North Korean leader Kim Jong-un was at the site of the event and gave the order of the missile launch from an attack submarine, the country’s official Korean Central News Agency (KCNA) reported early on Saturday.
According to the KCNA, the weapon was developed based on a plan proposed by Kim.
Describing the test as an "eye-opening success,” Kim stressed that the North Korean army is capable of “striking and wiping out in any waters the hostile forces.”
It is not still clear that the missile was the controversial KN-11, the North Korean submarine-launched ballistic missile reportedly under development.
Some reports say North Korea earlier conducted three tests with the missile on an underwater test platform near the country's coastal city of Sinpo in October 2014, on January 23, and April 22, 2015.
On Friday, Pyongyang dismissed US allegations that its space research is in fact a concealed ballistic missile program, pledging to send more satellites into orbit.
North Korea is under UN sanctions over launching rockets considered by the West as ballistic missiles aimed at delivering nuclear warheads.

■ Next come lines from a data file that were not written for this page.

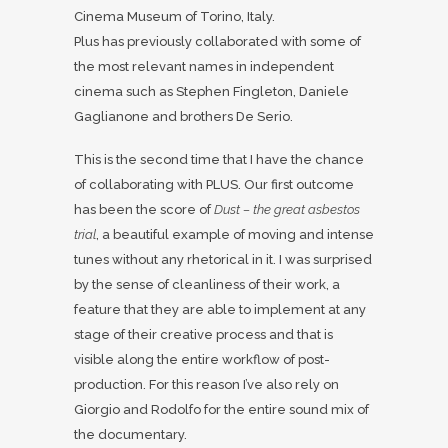
Cinema Museum of Torino, Italy.
Plus has previously collaborated with some of
the most relevant names in independent
cinema such as Stephen Fingleton, Daniele
Gaglianone and brothers De Serio.
This is the second time that I have the chance
of collaborating with PLUS. Our first outcome
has been the score of
Dust – the great asbestos
trial
, a beautiful example of moving and intense
tunes without any rhetorical in it. I was surprised
by the sense of cleanliness of their work, a
feature that they are able to implement at any
stage of their creative process and that is
visible along the entire workflow of post-
production. For this reason I’ve also rely on
Giorgio and Rodolfo for the entire sound mix of
the documentary.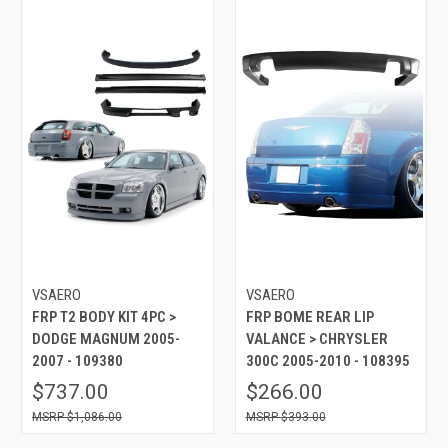
VSAERO
VSAERO
FRP T2 BODY KIT 4PC >
FRP BOME REAR LIP
DODGE MAGNUM 2005-
VALANCE > CHRYSLER
2007 - 109380
300C 2005-2010 - 108395
$737.00
$266.00
$1,086.00
$393.00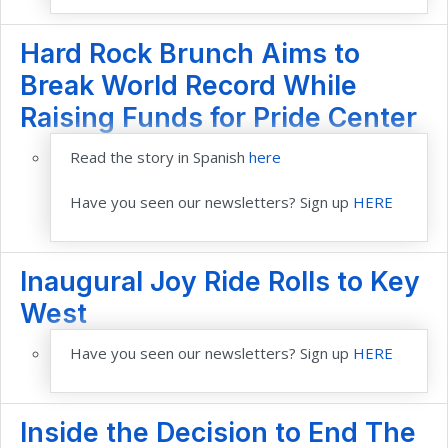
Hard Rock Brunch Aims to
Break World Record While
Raising Funds for Pride Center
Read the story in Spanish
here
Have you seen our newsletters? Sign up
HERE
Inaugural Joy Ride Rolls to Key
West
Have you seen our newsletters? Sign up
HERE
Inside the Decision to End The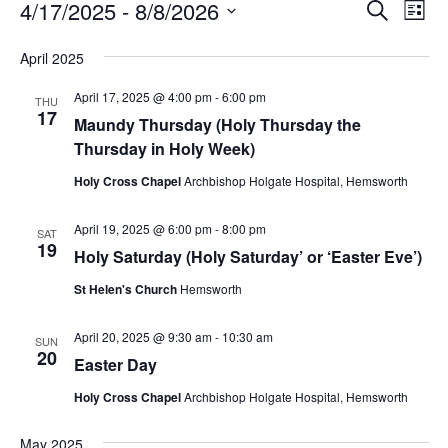
Events
Event
Ev
4/17/2025
 - 
8/8/2026
Search
List
Vi
Searc
Select
Na
April 2025
and
date.
Views
April 17, 2025 @ 4:00 pm
-
6:00 pm
THU
17
Naviga
Maundy Thursday (Holy Thursday the
Thursday in Holy Week)
Holy Cross Chapel
Archbishop Holgate Hospital, Hemsworth
April 19, 2025 @ 6:00 pm
-
8:00 pm
SAT
19
Holy Saturday (Holy Saturday’ or ‘Easter Eve’)
St Helen's Church
Hemsworth
April 20, 2025 @ 9:30 am
-
10:30 am
SUN
20
Easter Day
Holy Cross Chapel
Archbishop Holgate Hospital, Hemsworth
May 2025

Pyongyang says its numerous missile tests, slammed mainly by the US and South Korea, seek to boost defense capabilities in the face of enemy threats.
The Korean Peninsula has been locked in a cycle of military rhetoric since the Korean War, which lasted from 1950 to 1953 and ended in an armistice. No peace deal has been signed since then, meaning that Pyongyang and Seoul remain technically at war.
North Korea accuses US President Barack Obama of plotting with regional allies to topple its government. Pyongyang says it will not relinquish its nuclear deterrence unless the US ends its hostile policy toward North Korea and dissolves the US-led UN command in South Korea.